Optimisation of Coating Protocols for Etched Fibre Bragg Grating Sensors and Applications in Sensing

Abstract

Fibre Bragg grating sensors, characterised by high sensitivity, flexibility, and immunity to electromagnetic interference, have found applications in commercial-grade temperature and strain sensors. Removing the clad, partially or entirely, and a subsequent functional coating provide etched Fibre Bragg grating (eFBG) sensors with an additional evanescent sensing capability. The eFBG sensors, despite their enhanced sensitivity, small footprint, and multimodal & multiplexing capability, face a significant challenge in reproducing the uniform functional coating. This thesis addresses the issue of obtaining reproducible functional coatings on eFBG sensors. As a demonstration of the efficacy of functionalised FBGs, few bio-sensing applications have been demonstrated. In this thesis work, appropriate coating techniques, including drop cast, spin, and electrospinning methods, are adopted to give a uniform coating on the eFBG sensor depending on the functionalisation material (chemical compound, 2D, and polymer). The performance of the coating is evaluated by an application that is biological or chemical.
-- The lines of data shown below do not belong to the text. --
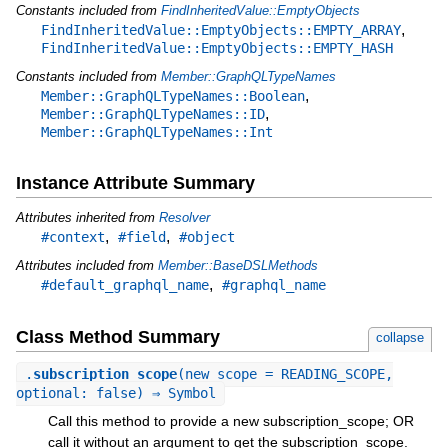
Constants included from
FindInheritedValue::EmptyObjects
,
FindInheritedValue::EmptyObjects::EMPTY_ARRAY
FindInheritedValue::EmptyObjects::EMPTY_HASH
Constants included from
Member::GraphQLTypeNames
,
Member::GraphQLTypeNames::Boolean
,
Member::GraphQLTypeNames::ID
Member::GraphQLTypeNames::Int
Instance Attribute Summary
Attributes inherited from
Resolver
,
,
#context
#field
#object
Attributes included from
Member::BaseDSLMethods
,
#default_graphql_name
#graphql_name
Class Method Summary
collapse
.
subscription_scope
(new_scope = READING_SCOPE,
optional: false) ⇒ Symbol
Call this method to provide a new subscription_scope; OR
call it without an argument to get the subscription_scope.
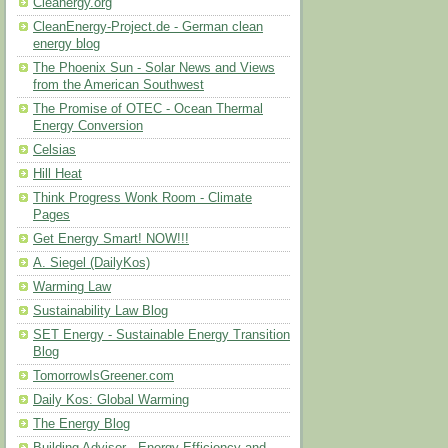
Cleanergy.org
CleanEnergy-Project.de - German clean
energy blog
The Phoenix Sun - Solar News and Views
from the American Southwest
The Promise of OTEC - Ocean Thermal
Energy Conversion
Celsias
Hill Heat
Think Progress Wonk Room - Climate
Pages
Get Energy Smart! NOW!!!
A. Siegel (DailyKos)
Warming Law
Sustainability Law Blog
SET Energy - Sustainable Energy Transition
Blog
TomorrowIsGreener.com
Daily Kos: Global Warming
The Energy Blog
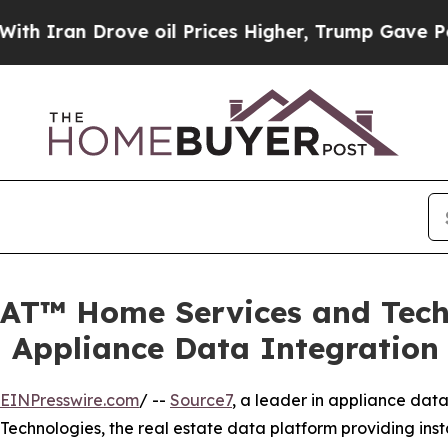
an Drove oil Prices Higher, Trump Gave Politica
AT™ Home Services and Techn
Appliance Data Integration
EINPresswire.com
/ --
Source7
, a leader in appliance dat
chnologies, the real estate data platform providing instan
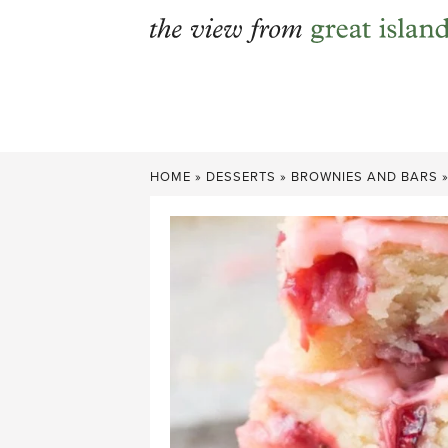
Skip
to
content
HOME
»
DESSERTS
»
BROWNIES AND BARS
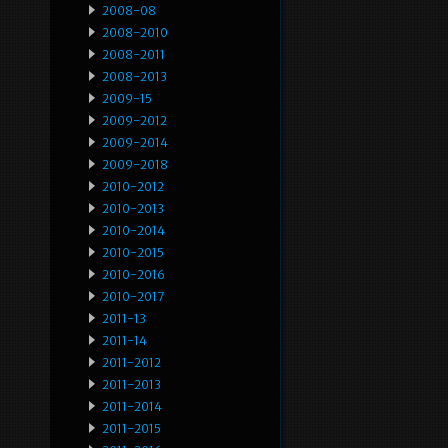
2008-08
2008-2010
2008-2011
2008-2013
2009-15
2009-2012
2009-2014
2009-2018
2010-2012
2010-2013
2010-2014
2010-2015
2010-2016
2010-2017
2011-13
2011-14
2011-2012
2011-2013
2011-2014
2011-2015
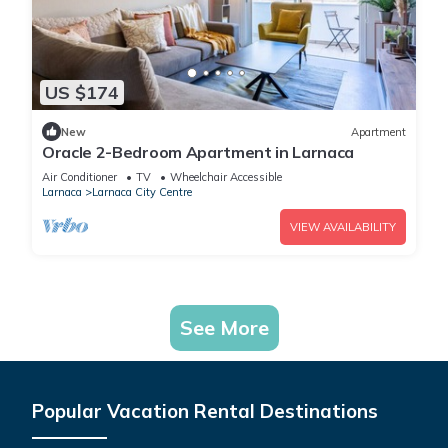
US $174
New
Apartment
Oracle 2-Bedroom Apartment in Larnaca
Air Conditioner
TV
Wheelchair Accessible
Larnaca
Larnaca City Centre
VIEW AVAILABILITY
See More
Popular Vacation Rental Destinations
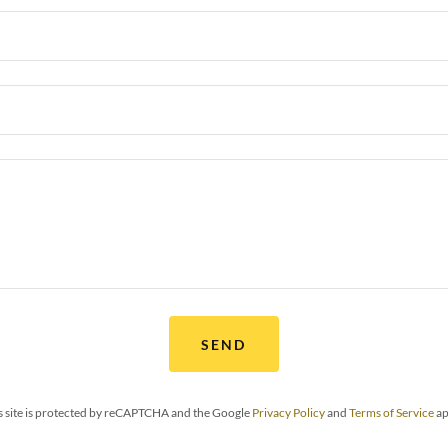
SEND
s site is protected by reCAPTCHA and the Google
Privacy Policy
and
Terms of Service
ap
The sensor performance is characterised by sensitivity, dynamic range, specificity, reproducibility, and long-term stability. This thesis demonstrates that adopting the proper coating protocol enables the eFBG sensor to function in a non-traditional way. The bifunctionality of eFBG, both for drug delivery and measurement of the delivered dosage, are demonstrated. The multiplexing of this feature and imaging, like endoscopes, on a single optic fibre can translate eFBG sensors as a standalone platform for non-invasive targeted drug delivery, measurement of delivery effectiveness, and imaging of the targeted cell.